* PROBLEM STATEMENT *
From the entries below, copy exactly the lines from the one that contains "Luego, ocurrió otro" through the one that contains "ambos se dirigieron", both included, and only those.

* DATA SUPPLIED *
BEGIN
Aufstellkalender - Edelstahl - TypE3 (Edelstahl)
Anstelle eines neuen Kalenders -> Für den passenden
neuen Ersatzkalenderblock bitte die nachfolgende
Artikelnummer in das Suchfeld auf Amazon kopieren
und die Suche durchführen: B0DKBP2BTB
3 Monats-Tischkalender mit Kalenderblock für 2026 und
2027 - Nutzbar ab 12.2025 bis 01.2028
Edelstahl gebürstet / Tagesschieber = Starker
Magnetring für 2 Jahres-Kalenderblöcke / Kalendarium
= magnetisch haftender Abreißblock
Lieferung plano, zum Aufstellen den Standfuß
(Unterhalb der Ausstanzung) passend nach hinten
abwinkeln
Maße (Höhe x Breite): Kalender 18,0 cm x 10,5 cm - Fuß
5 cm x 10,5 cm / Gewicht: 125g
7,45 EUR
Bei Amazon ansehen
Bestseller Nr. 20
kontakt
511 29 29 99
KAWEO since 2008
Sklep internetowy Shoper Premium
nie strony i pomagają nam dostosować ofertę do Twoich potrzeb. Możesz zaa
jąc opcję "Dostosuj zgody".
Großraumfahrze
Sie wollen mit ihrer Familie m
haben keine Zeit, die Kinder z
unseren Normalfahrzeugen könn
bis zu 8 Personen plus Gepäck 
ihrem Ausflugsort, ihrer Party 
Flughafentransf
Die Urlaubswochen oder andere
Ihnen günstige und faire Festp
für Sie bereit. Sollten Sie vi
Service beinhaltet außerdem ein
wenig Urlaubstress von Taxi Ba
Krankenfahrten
END
BEGIN
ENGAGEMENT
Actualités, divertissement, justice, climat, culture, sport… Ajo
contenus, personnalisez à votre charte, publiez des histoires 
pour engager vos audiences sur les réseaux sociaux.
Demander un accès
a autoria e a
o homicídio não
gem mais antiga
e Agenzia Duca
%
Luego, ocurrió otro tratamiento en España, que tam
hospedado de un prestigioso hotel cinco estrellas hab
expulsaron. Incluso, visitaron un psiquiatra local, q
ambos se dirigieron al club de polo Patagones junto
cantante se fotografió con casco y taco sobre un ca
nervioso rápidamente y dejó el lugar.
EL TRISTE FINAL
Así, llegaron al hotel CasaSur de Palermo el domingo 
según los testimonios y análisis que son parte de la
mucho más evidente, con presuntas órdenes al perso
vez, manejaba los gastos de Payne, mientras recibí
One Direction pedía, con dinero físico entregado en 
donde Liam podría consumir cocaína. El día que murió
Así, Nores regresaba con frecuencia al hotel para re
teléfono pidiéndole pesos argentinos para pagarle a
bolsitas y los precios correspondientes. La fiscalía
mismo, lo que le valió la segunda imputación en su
END
BEGIN
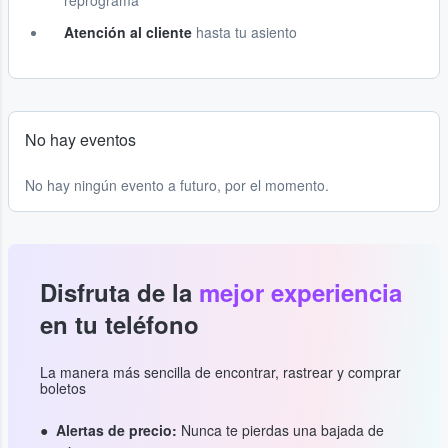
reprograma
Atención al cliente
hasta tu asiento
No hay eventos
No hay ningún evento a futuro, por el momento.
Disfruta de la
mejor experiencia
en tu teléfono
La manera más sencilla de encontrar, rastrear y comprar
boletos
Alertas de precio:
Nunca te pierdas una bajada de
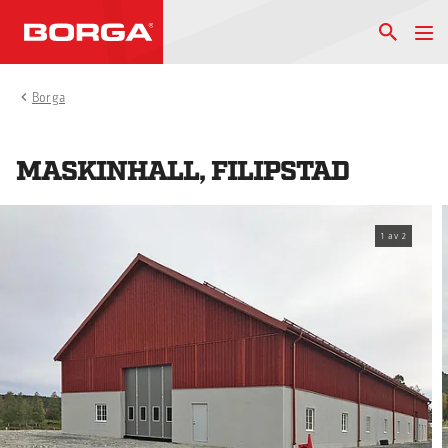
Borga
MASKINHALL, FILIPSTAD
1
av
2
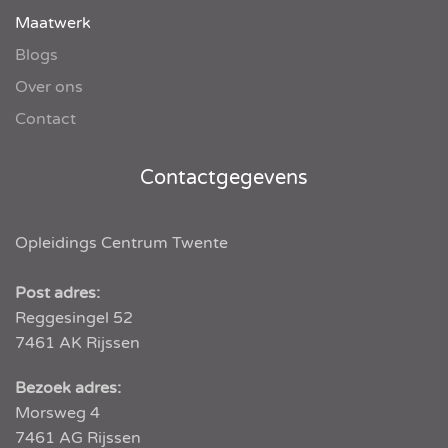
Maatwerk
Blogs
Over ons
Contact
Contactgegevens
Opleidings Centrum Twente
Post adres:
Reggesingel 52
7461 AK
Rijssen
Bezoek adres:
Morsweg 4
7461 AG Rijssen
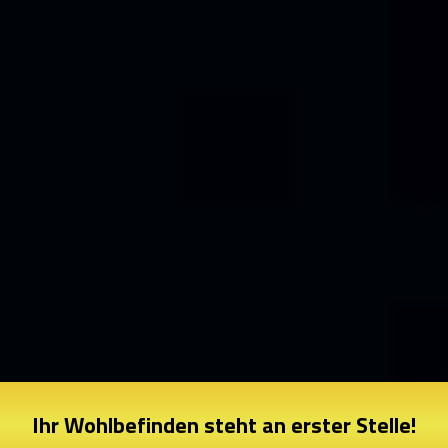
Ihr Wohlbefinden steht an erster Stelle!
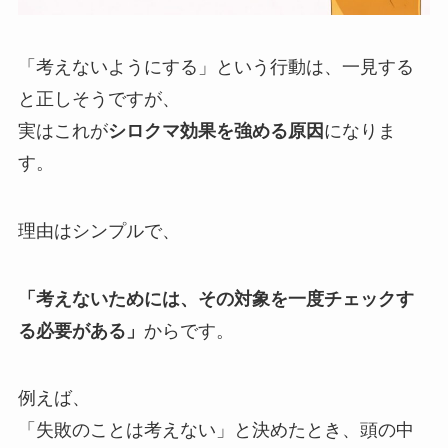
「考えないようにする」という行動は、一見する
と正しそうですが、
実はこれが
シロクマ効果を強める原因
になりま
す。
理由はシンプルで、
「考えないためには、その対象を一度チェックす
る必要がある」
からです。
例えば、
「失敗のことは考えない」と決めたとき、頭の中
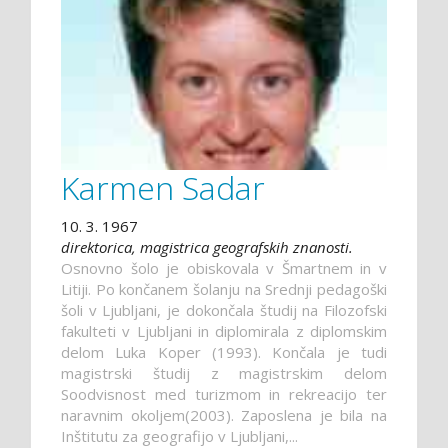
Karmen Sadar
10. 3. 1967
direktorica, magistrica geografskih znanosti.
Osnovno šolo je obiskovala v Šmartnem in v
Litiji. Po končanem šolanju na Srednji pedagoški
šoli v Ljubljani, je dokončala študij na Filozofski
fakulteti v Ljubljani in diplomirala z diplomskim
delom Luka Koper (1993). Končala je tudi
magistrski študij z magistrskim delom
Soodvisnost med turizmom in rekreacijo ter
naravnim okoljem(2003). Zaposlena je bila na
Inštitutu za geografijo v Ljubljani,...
END
* WRITTEN SOLUTION *
Luego, ocurrió otro tratamiento en España, que tam
hospedado de un prestigioso hotel cinco estrellas hab
expulsaron. Incluso, visitaron un psiquiatra local, q
ambos se dirigieron al club de polo Patagones junto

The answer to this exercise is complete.